The Grapevine

EpiPen Shortage Frustrates Doctors And Patients

It has been a year since manufacturers reported the EpiPen shortage and the lack of supply is expected to continue in the coming months. Doctors and consumers have already voiced concerns amid the growing demand for the device that has been effective to stop life-threatening food allergies.

“We didn’t expect it to go this long,” Todd Mahr, a Wisconsin-based allergist and parent of a child with food allergies, told WebMD. “And that’s frustrating to us and our patients.”

EpiPen serves as an auto-injection tool for immediate delivery of doses of epinephrine to stop severe and potentially deadly allergic reactions. It has been widely accepted at clinics and even schools to treat children. 

However, Steve Danehy, director of media relations at Pfizer, said the shortage that started in May 2018 may continue over the coming months.
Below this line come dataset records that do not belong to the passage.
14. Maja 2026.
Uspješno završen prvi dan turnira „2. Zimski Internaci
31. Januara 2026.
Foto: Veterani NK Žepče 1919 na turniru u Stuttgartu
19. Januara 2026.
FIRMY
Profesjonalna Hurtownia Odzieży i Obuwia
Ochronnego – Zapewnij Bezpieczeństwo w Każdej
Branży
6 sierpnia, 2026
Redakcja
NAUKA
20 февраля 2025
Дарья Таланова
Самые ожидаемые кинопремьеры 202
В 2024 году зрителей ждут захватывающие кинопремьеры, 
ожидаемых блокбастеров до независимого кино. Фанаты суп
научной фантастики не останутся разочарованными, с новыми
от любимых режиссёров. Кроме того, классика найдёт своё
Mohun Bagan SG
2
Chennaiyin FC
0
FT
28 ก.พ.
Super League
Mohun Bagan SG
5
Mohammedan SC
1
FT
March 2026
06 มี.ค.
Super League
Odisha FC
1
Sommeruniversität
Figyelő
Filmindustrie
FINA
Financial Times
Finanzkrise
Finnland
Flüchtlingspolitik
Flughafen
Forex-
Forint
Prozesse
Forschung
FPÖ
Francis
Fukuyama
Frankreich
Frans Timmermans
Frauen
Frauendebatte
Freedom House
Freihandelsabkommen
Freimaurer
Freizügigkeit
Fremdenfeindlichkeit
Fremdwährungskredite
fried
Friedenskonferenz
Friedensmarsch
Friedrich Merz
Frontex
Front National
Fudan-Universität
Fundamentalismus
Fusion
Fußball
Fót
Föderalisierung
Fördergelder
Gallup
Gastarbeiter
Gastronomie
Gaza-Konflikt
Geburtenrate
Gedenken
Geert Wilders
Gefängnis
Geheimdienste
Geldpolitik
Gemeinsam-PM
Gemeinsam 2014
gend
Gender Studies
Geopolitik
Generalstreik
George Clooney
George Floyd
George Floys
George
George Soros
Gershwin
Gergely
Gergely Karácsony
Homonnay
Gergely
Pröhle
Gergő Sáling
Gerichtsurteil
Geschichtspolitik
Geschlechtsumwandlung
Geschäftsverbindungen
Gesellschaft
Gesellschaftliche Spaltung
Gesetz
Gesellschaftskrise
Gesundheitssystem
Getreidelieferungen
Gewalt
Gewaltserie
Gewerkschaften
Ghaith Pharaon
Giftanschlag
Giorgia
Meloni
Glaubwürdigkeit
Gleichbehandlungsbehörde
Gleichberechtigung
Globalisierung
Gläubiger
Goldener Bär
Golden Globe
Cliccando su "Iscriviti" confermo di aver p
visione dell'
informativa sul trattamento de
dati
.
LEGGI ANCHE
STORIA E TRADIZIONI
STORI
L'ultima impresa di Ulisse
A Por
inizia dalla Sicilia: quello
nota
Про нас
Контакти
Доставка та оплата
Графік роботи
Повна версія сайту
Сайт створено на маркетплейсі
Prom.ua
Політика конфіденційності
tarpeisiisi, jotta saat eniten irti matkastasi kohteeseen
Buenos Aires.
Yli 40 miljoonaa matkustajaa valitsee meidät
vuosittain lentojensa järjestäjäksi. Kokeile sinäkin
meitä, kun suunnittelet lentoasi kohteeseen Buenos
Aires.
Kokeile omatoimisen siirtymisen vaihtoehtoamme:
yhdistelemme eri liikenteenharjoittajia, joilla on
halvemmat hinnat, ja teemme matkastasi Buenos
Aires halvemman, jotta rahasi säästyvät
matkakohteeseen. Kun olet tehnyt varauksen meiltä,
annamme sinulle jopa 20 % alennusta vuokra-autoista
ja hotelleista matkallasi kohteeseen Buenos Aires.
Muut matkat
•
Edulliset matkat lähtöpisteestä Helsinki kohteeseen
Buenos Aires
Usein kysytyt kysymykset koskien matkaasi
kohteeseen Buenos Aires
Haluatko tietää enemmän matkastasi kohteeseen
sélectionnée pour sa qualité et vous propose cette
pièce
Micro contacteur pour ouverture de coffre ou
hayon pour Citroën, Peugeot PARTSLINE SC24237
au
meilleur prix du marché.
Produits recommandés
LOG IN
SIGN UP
Some experts claimed the EpiPens shortage was linked to Pfizer’s subsidiary, Meridian Medical Technologies, which manufactures the devices. 

Meridian reportedly made a long manufacturing shutdown for maintenance and upgrades during the winter, which contributed to the EpiPen shortage. The company also saw unplanned equipment downtime that delayed the production process. 
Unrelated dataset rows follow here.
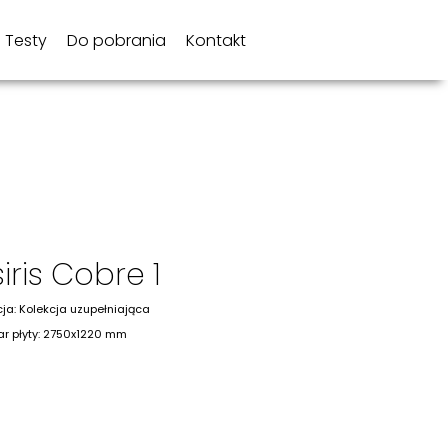
Testy
Do pobrania
Kontakt
iris Cobre 1
cja: Kolekcja uzupełniająca
r płyty: 2750x1220 mm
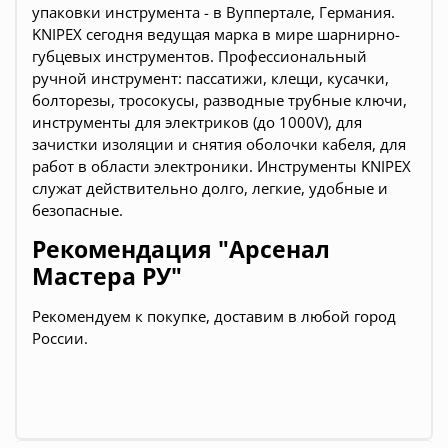
упаковки инструмента - в Вуппертале, Германия.
KNIPEX сегодня ведущая марка в мире шарнирно-
губцевых инструментов. Профессиональный
ручной инструмент: пассатижи, клещи, кусачки,
болторезы, тросокусы, разводные трубные ключи,
инструменты для электриков (до 1000V), для
зачистки изоляции и снятия оболочки кабеля, для
работ в области электроники. Инструменты KNIPEX
служат действительно долго, легкие, удобные и
безопасные.
Рекомендация "Арсенал
Мастера РУ"
Рекомендуем к покупке, доставим в любой город
России.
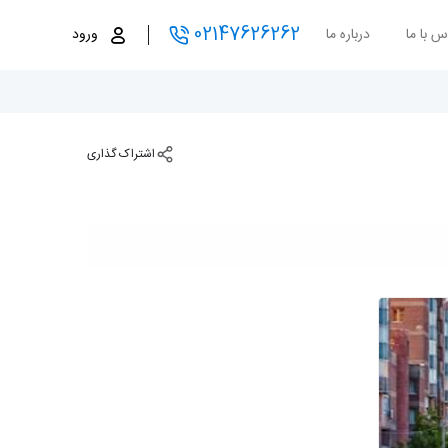
02147626262
س با ما
درباره ما
ورود
اشتراک گذاری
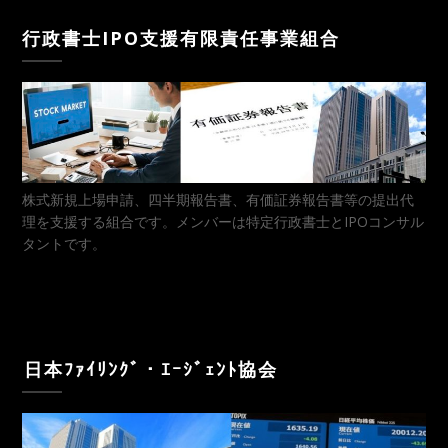
行政書士IPO支援有限責任事業組合
株式新規上場申請、四半期報告書、有価証券報告書等の提出代
理を支援する組合です。メンバーは特定行政書士とIPOコンサル
タントです。
⁬日本ﾌｧｲﾘﾝｸﾞ・ｴｰｼﾞｪﾝﾄ協会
Danehy said the company is already working to address the shortage as quickly as possible. But he noted Pfizer has yet to finalize a timetable for the efforts. 

EpiPen Shortage and Impacts

Distributors of the tool expects to see a large demand in the summer as most parents plan to refill to prepare for a new school year. 

“This is a big deal,” Erin Malawer, a parent of a child with food allergies and an award-winning blogger focused on allergies, said. “People are frustrated, calling all over their cities, getting on waiting lists at pharmacies. Families are worried about using their auto-injectors for fear that they might not be able to replace them. That's a dangerous thought.”

In the U.S., 32 million people are estimated to have food allergies, including 5.6 million children. Between 2007 and 2016, the country saw a 377 percent increase in the cases of allergic reactions, according to Lisa Gable, CEO of Food Allergy Research & Education.